So, David Ortiz leads the club in RBIs, driving in a dozen more (65) than the next-closest batters (Bogaerts and H. Ramirez, tied with 53 each).
He leads the clubs in home runs (related to RBIs, of course), with 23, four ahead of the next-closest (aforementioned Ramirez).
He's fourth on the team in on-base percentage, in large part because he's feared enough that he's leading the team in bases on balls.
He leads the team in slugging. He leads the team in OPS.
He's tied for the league lead in fielding (I write that with a bit of a smile, but he has handled 33 chances without an error).
Neither he nor Jean Machi nor Alexi Ogando have any losses as a pitcher this season. (OK, you can discount that one.)
He's clearly one of the top three fan favorites, and he's got a deep and solid historical connection to the team -- the only player on the team with three Red Sox World Championship rings.
Ortiz is not among the problems with offense on the 2015 Red Sox.

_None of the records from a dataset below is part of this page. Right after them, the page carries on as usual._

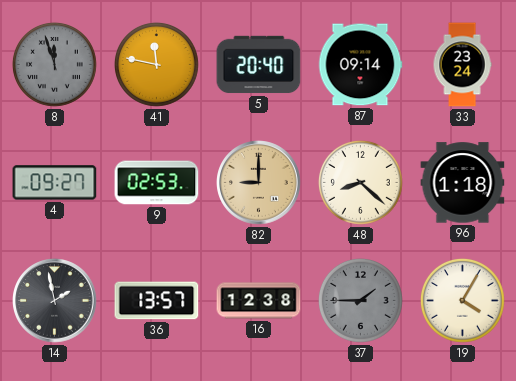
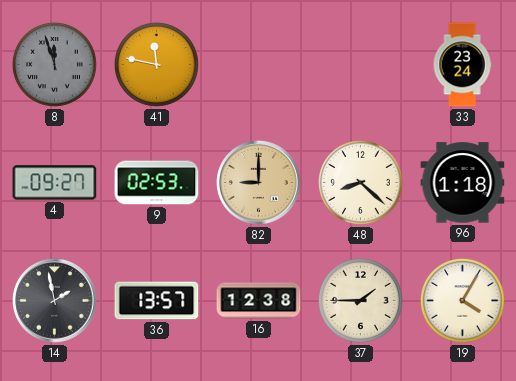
5: 20:40 -> none
87: 09:14 -> none
37 dial: grey -> cream
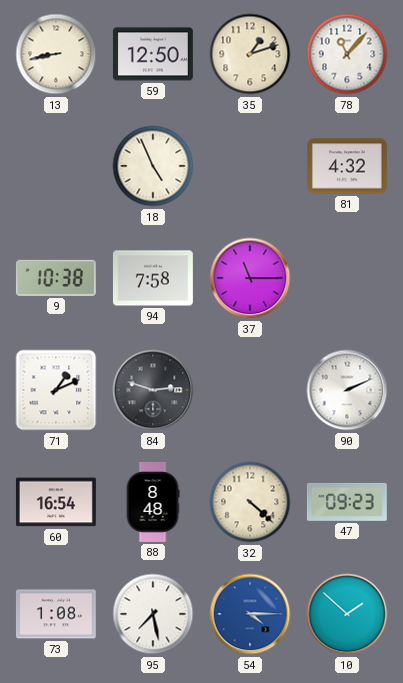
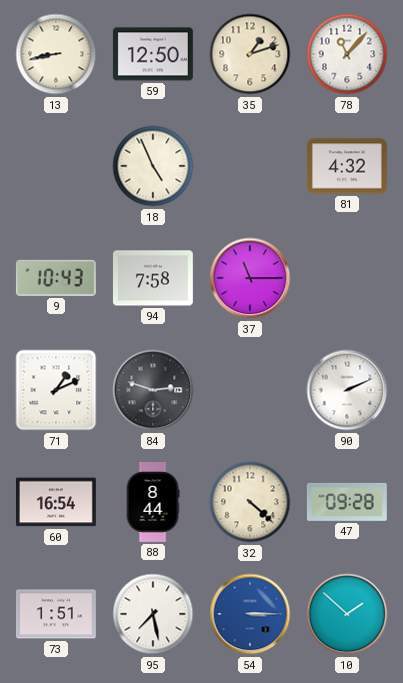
9: 10:38 -> 10:43
88: 8:48 -> 8:44
47: 09:23 -> 09:28
73: 1:08 -> 1:51
54: 4:15 -> 3:15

Is keeping your most powerful offensive force a bad thing? If he weren't producing sufficiently, he wouldn't be given the plate appearances and no option would kick in; that's the point of the option being structured the way it is. He's not sent up to bat as an historical relic. He's sent up there because he's producing.
He's got a fair shot, if he doesn't cool off, at another 30-homer, 100-RBI season.
Yes, Hanley Ramirez would be better at DH than playing left field, but that's not David Ortiz's fault.